Hutchinson–Gilford progeria syndrome (HGPS) is caused by the accumulation of mutant prelamin A (progerin) in the nuclear lamina, resulting in increased nuclear stiffness and abnormal nuclear architecture. Nuclear mechanics are tightly coupled to cytoskeletal mechanics via lamin A/C. However, the role of cytoskeletal/nuclear mechanical properties in mediating cellular senescence and the relationship between cytoskeletal stiffness, nuclear abnormalities, and senescent phenotypes remain largely unknown. Here, using muscle‐derived mesenchymal stromal/stem cells (MSCs) from the Zmpste24−/− (Z24−/−) mouse (a model for HGPS) and human HGPS fibroblasts, we investigated the mechanical mechanism of progerin‐induced cellular senescence, involving the role and interaction of mechanical sensors RhoA and Sun1/2 in regulating F‐actin cytoskeleton stiffness, nuclear blebbing, micronuclei formation, and the innate immune response. We observed that increased cytoskeletal stiffness and RhoA activation in progeria cells were directly coupled with increased nuclear blebbing, Sun2 expression, and micronuclei‐induced cGAS‐Sting activation, part of the innate immune response.

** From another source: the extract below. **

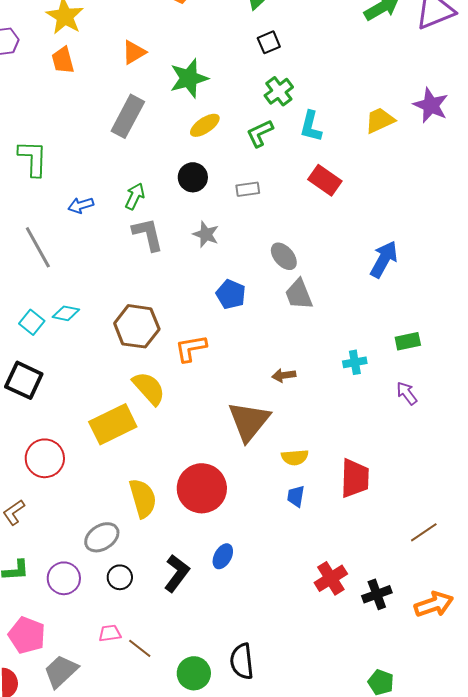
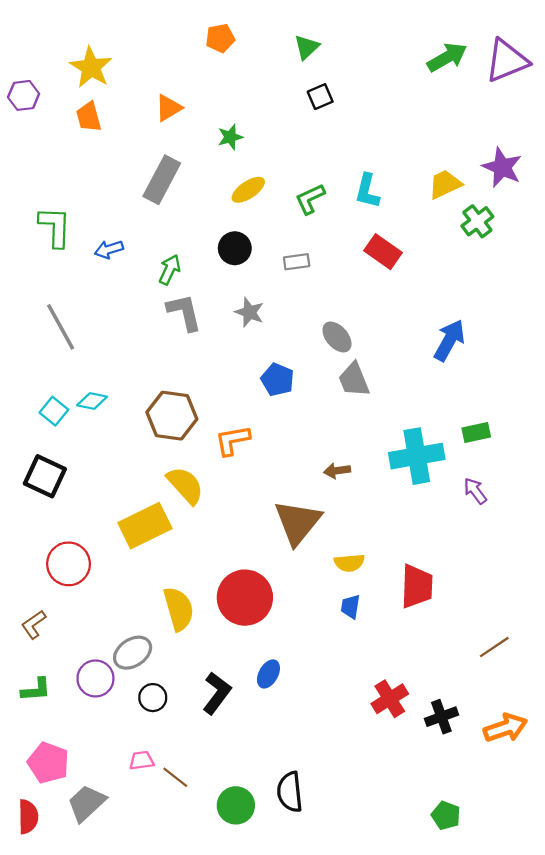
green star: (189, 78) -> (230, 137), size x0.6
green cross: (279, 91) -> (477, 221), moved
blue arrow: (81, 205) -> (109, 249), moved
cyan cross: (355, 362) -> (417, 456), size x2.0
purple circle: (64, 578) -> (95, 678), moved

Expression of constitutively active RhoA promoted, while the inhibition of RhoA/ROCK reduced cytoskeletal stiffness, Sun2 expression, the innate immune response, and cellular senescence. Silencing of Sun2 expression by siRNA also repressed RhoA activation, cytoskeletal stiffness and cellular senescence. Treatment of Zmpste24−/− mice with a RhoA inhibitor repressed cellular senescence and improved muscle regeneration. These results reveal novel mechanical roles and correlation of cytoskeletal/nuclear stiffness, RhoA, Sun2, and the innate immune response in promoting aging and cellular senescence in HGPS progeria. There is increased RhoA activation and cytoskeleton stiffness in progeria cells, which mediates increased nuclear blebbing, micronuclei formation, innate immune response, and cellular senescence. RhoA activation is coupled with elevated Sun2 expression, but not Sun1, especially in nucleus with blebbing and micronuclei. Repression of RhoA and Sun2 activation was able to reduce cytoskeleton stiffness, nuclear blebbing, and micronuclei formation and delay the progression of cellular senescence.